These analyses show seven main groups within the Juncaceae: Juncus subg. Agathryon
I. & II., Juncus subg. Juncus I. & II., the genus Luzula, the so called Southern Hemisphere
Clade (SHC) and J. trifidus and J. monanthos. The majority of members of subgenera
Agathryon and Juncus form well-defined clades generally corresponding to the accepted
taxonomic idea based on Buchenau (1890). They are characterized by a pair of floral bracteoles and a cymose inflorescence or absence of bracteoles and racemose inflorescence,
respectively. However, two traditional representatives of the sect. Steirochloa, Juncus
trifidus and J. monanthos, occupy the first derived lineage in the Juncaceae tree as a sister
clade to Juncus, Luzula and the Southern Hemisphere Clade. Atp1 was revealed as the
most diagnostic region within the whole matrix, where Juncus trifidus and J. monanthos
appeared exactly in the same position in the basal-most split (Fig. 1C).

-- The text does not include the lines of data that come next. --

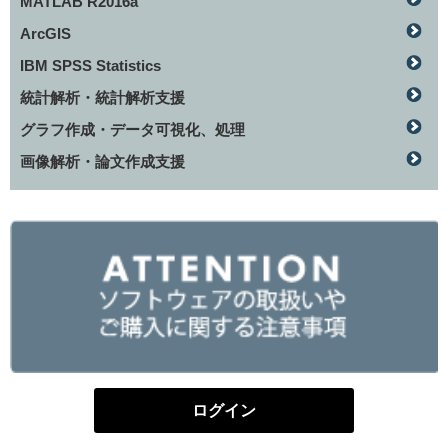
MATLAB R2016a
ArcGIS
IBM SPSS Statistics
統計解析・統計解析支援
グラフ作成・データ可視化、処理
画像解析・論文作成支援
ログイン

When the molecular evidence gained from the combined data sets (Fig. 4) is compared
with the established traditional system (Table 1), a few conspicuous features can be
emphasized:
(i) The monophyletic status of the genus Luzula and paraphyletic status of Juncus and
the other genera.
(ii) Subgenus Agathryon partially retained in the traditional circumscription (but see
the case of J. trifidus) with little support for sectional subdivision.
(iii) The southern hemisphere genera (Distichia, Marsippospermum, Oxychloë, Patosia
and Rostkovia), together with a few S. African members of the sect. Graminifolii (and with
some species of other Graminifolii and with all the members of the sect. Juncus studied),
form a clade embedded in the Juncus clade, which is supported also by all separate data
sets.
(iv) The rest of subg. Juncus form a separate clade (but there is an unclear, variable and
not very well supported position of J. capitatus of the sect. Caespitosi).
(v) Juncus trifidus and J. monanthos form a sister clade to the rest of the family.
Evidence from the host-pathogen compatibility in the Juncaceae as an indicator for generic
taxonomy
There is an interesting link in the field of compatibility between plants and pathogenic fungi.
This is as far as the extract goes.